Currently, you can only access the first 4 notes held with the QuadToMono node, though this will change in the future - the QuadToMono node will have an arbitrary number of internal channels in a future version of Audulus 3.X. To reassemble 4 signals into one Poly signal, use the MonoToPoly node. Again, in a future version of Audulus 3.X, MonoToPoly will have an arbitrary number of inputs.
Building Custom Modules
Starting with the Patch node, you can create your own custom modules for Audulus. You can think of the Patch node as an enclosure - the box or faceplate that the "circuit" of your synth sits in. You can create as many layers as you want, but usually 3-5 will suffice for even the most mind-bogglingly complex designs. ( See Note 1 )
- Create a sub-patch using the Patch Node (Subpatch -> Patch)
- Enter the sub-patch with double-tap/click on the Patch node.
- Create a Knob node.
- Exit the sub-patch and you'll see your knob on the front panel - knobs are exposed automatically by default. If you need an "internal trimpot," use the Constant node, which is not exposable.
- Enter the sub-patch again and add a Light node, then bring up the context menu on the Light node and tap/click "Expose."
- Exit the sub patch and now you'll see the knob and the light occupying the same space on the UI.
- Open the context menu on the Patch node by pressing/clicking on a blank spot of the Patch node, and select Edit UI.
- Arrange the Knob and Light nodes where you want them. Notice how the boundaries of the patch grow to accomodate the elements it contains.
- Open the Path Node's context menu again and select "Lock UI" to finish editing the UI.
- When arranging many UI elements at once, they may all be in a jumble on top of one another. It may be best to expose elements one at a time, especially when placing multiple Light nodes. Audulus cannot read your mind and needs to be told explicitly where to put UI elements. This is sometimes a long process, but the great thing is you only have to do it once per module. If you want to bring an element on "top" of another (say, a knob that has a waveform node in the background, as the Waveform Via does), you have to know that the last element created is the one that is "on top." To "bring to front," as you might in Photoshop, you have to select the node you want to be on top, delete it, and then re-create it. It is now the last thing created, and thus, the element that is most "on top."
- Also, try this: create a Patch node, then add any module from the library next to it. Enter the module you picked out and select all of its contents, call up the context menu and select "Copy." Exit the module and then enter the Patch node you just created, and paste what you copied. Exit the Patch node and you will see that all of the UI elements are already neatly arranged! Use this to your advantage.
- If you're a beginner, try designing your instrument or effect using the modules in the Module Library rather than the nodes.
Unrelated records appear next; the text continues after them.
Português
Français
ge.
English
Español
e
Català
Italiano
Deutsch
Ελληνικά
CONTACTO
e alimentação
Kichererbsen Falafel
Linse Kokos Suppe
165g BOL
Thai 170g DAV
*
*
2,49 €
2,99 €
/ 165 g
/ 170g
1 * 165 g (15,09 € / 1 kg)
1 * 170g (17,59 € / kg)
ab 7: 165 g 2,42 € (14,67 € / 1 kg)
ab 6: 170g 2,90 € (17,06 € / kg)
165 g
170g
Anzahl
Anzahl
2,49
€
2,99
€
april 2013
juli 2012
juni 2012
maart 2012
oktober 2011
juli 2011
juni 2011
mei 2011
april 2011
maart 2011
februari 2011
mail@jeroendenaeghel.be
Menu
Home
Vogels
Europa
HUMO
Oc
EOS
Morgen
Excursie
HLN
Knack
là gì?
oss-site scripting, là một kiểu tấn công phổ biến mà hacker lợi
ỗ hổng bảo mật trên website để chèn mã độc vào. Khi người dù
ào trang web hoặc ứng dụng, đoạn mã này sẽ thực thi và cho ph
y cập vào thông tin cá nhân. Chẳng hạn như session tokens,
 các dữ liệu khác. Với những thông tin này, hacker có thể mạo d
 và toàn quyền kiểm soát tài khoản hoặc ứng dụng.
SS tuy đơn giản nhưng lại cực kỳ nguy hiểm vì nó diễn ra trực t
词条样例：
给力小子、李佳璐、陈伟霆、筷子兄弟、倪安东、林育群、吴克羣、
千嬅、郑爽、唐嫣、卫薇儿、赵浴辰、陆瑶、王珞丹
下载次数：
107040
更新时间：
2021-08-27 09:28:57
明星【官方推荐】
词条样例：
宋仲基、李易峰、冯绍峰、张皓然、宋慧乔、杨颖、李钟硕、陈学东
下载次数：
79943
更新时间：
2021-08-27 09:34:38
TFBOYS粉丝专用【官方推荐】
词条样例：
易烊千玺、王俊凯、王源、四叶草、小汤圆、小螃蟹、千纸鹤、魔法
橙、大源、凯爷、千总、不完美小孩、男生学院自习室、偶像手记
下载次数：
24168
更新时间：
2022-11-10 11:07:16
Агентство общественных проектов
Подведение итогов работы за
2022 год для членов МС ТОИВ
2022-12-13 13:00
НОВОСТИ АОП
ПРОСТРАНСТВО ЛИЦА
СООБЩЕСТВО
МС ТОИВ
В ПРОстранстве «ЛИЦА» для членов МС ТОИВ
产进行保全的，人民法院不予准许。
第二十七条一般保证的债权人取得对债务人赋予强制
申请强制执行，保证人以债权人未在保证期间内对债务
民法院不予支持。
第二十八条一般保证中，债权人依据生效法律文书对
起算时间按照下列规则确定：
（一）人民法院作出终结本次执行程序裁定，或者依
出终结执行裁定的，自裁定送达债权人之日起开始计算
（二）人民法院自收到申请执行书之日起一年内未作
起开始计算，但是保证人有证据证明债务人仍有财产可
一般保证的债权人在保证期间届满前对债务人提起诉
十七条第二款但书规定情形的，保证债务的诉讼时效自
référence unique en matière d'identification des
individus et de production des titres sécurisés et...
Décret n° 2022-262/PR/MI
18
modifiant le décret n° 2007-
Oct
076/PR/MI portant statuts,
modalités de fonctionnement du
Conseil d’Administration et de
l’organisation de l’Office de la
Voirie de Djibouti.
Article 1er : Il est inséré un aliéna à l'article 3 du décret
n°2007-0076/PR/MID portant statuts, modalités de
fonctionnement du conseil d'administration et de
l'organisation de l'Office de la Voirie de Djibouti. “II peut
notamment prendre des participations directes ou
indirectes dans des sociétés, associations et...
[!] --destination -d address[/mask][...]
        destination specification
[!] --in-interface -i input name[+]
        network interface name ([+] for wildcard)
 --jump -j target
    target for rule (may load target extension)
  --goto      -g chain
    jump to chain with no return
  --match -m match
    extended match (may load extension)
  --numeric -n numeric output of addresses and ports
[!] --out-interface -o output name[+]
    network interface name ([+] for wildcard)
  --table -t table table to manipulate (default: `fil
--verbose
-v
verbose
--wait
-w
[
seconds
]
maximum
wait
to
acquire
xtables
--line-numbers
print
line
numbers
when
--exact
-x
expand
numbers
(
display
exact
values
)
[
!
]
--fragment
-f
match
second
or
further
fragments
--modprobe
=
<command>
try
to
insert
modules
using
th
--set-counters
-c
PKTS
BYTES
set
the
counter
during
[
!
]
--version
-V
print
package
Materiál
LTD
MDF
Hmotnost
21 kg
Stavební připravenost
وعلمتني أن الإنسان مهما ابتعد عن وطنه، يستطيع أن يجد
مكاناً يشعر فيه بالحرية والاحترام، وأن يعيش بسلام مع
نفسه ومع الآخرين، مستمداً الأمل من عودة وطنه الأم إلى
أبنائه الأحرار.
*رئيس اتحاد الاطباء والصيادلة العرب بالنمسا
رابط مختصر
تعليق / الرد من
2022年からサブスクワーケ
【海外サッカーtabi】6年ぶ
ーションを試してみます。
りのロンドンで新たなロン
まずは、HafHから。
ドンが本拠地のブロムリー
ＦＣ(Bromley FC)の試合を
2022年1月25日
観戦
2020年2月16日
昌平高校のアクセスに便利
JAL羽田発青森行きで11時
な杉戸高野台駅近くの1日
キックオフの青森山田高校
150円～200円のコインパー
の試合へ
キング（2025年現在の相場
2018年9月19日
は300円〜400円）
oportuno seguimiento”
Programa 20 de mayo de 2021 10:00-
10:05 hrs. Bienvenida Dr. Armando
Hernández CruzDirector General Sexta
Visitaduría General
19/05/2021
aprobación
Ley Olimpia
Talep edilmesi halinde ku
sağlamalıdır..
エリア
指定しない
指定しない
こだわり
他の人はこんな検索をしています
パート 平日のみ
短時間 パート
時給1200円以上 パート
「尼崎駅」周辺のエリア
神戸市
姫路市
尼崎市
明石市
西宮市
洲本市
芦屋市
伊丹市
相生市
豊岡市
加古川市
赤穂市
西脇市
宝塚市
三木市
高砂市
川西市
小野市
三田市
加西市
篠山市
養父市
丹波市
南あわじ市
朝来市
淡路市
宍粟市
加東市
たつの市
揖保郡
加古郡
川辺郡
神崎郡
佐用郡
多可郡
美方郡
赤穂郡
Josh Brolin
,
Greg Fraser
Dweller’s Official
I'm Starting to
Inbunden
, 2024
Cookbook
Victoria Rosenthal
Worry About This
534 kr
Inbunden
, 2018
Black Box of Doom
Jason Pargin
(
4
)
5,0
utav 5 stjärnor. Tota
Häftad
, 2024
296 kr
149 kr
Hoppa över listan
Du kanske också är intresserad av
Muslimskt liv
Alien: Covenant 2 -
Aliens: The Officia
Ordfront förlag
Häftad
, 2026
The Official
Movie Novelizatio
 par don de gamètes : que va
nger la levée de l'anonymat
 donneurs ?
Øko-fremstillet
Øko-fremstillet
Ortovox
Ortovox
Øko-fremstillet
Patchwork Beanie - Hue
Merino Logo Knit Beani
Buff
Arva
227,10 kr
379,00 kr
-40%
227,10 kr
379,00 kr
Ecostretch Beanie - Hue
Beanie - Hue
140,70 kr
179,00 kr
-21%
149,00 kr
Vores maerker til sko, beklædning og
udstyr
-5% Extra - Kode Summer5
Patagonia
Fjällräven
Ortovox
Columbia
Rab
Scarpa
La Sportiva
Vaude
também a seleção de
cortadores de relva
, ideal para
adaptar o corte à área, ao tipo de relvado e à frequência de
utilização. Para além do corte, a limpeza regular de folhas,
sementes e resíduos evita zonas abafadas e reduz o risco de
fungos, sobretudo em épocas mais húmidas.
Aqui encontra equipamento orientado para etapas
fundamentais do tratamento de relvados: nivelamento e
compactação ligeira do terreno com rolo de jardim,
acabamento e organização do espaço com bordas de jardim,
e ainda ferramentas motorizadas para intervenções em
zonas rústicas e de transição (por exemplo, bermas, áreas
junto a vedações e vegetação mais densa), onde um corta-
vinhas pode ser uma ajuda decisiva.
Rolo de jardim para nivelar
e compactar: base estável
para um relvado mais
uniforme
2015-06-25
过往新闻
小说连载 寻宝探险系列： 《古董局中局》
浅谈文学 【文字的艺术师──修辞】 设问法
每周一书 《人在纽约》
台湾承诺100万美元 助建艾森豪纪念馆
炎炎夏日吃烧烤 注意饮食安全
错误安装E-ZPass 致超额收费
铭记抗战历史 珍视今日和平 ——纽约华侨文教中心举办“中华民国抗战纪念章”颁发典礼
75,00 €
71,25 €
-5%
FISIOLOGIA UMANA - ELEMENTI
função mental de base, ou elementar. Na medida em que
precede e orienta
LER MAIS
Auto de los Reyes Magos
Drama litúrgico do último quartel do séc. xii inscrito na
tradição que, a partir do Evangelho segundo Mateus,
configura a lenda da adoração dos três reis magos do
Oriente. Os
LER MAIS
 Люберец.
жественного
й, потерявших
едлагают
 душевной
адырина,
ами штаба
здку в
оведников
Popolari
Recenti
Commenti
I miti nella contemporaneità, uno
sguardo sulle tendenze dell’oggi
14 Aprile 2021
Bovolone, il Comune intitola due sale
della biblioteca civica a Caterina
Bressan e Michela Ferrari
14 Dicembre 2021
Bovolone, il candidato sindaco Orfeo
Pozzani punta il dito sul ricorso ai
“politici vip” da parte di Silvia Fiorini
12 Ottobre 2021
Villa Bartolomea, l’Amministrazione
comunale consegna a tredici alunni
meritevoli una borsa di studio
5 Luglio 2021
The Modules are designed to be easier to use. The nodes are precise building blocks, more appropriate for advanced users.
- Finally, remember to clear your history before uploading your patch to the forum!
Note 1: In very, very large designs, it becomes necessary to use modules to lighten the GUI load, especially if you are working on iOS.
See you at the forum! Happy patching!
Audulus Audio Unit (Mac Only)
To install Audulus as an Audio Unit plugin, download the installer package above.
The installer package will install the Audio Anit to either a
~/Library/Audio/Plug-Ins/Components) or a system-wide
The Audulus Audio Unit will appear under the manufacturer name "Audulus". Both 32-bit and 64-bit versions are included in the plugin.
Audulus.app must be present in the Applications folder for the Audio Unit to work.